Cette ville tentaculaire de bungalows n’a jamais été connue pour la qualité de ses immeubles de grande hauteur, et peu de choses ont changé depuis l’époque de Moore. Une ordonnance des années 1950 stipulant que chaque tour devait avoir un toit plat a été abrogée en 2014, engendrant une poignée de coques et de couronnes maladroites au sommet d’une nouvelle récolte de dalles de verre gonflées. Cela n’a fait qu’ajouter une preuve supplémentaire à l’idée selon laquelle les architectes de cette ville sismique sont probablement mieux placés pour rester sur le terrain.
Mais s’il était encore parmi nous, Moore serait peut-être heureux de découvrir que, parmi le groupe de puits qui se ressemblent, se dresse désormais une grappe de tiges d’asperges particulièrement colorées – et non grâce aux intentions de son architecte. Un trio prévu de tours de condos de luxe et d’un hôtel, conçus comme des boîtes de verre génériques et ahurissantes par la société CallisonRTKL de Los Angeles, est désormais une œuvre d’art du graffiti.

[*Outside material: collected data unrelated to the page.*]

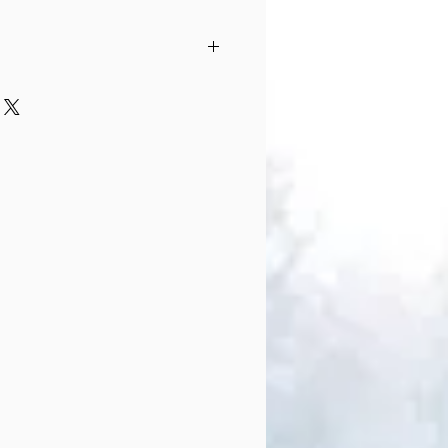
a Jangsell, Theater Tüte
rfassung:
Katharina Kamber und
 Teatret Kriskat in Dänemark
ssung:
Ylva Jangsell
 und Buchfassung:
Ylva Jangsell in
Elisabeth Krüger, Regine
trice Ludwig
otos:
Thomas Finster
n Lanz, Produkton Entertainment
KB
rbüro Landeshauptstadt Hannover
 / Die Beauftragete der
 Kultur und Medien / NEUSTART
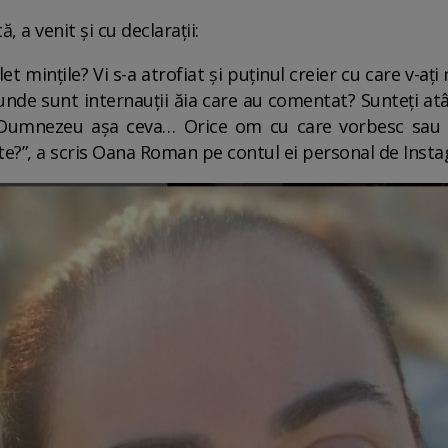
 a venit și cu declarații:
t mințile? Vi s-a atrofiat și puținul creier cu care v-ați
unde sunt internauții ăia care au comentat? Sunteți atâ
ă Dumnezeu așa ceva… Orice om cu care vorbesc sau d
ecte?”, a scris Oana Roman pe contul ei personal de Inst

Les trois tours d’Oceanwide Plaza étaient censées être perchées au sommet d’un « podium de style de vie » de boutiques et de restaurants (alias un centre commercial), enveloppées d’un ruban LED de 700 pieds de long – un « porte-étendard technologique accrocheur », dans le mots du développeur chinois du projet. Mais ils ont fini par être transformés en quelque chose de plus accrocheur que ce dont le constructeur aurait pu rêver. Quarante étages de graffitis surplombent désormais la rue, formant une toile verticale vertigineuse d’art de rue et offrant l’une des plateformes de base-jump les plus colorées du moment.
« Avec tout le respect que je vous dois, c’est de la merde abandonnée, on ne fait rien », a déclaré l’un des artistes, connu sous le nom de Hopes, au site d’art et de design Hyperallergic. « Mettons de la couleur sur cette salope et faisons ce que nous faisons s’ils ne finissent pas le travail. » Un autre artiste, Aker, est du même avis : « Ce bâtiment a besoin d’amour depuis des années », ont-ils déclaré. « Si les propriétaires ne font rien, les rues de Los Angeles sont heureuses d’en faire quelque chose. »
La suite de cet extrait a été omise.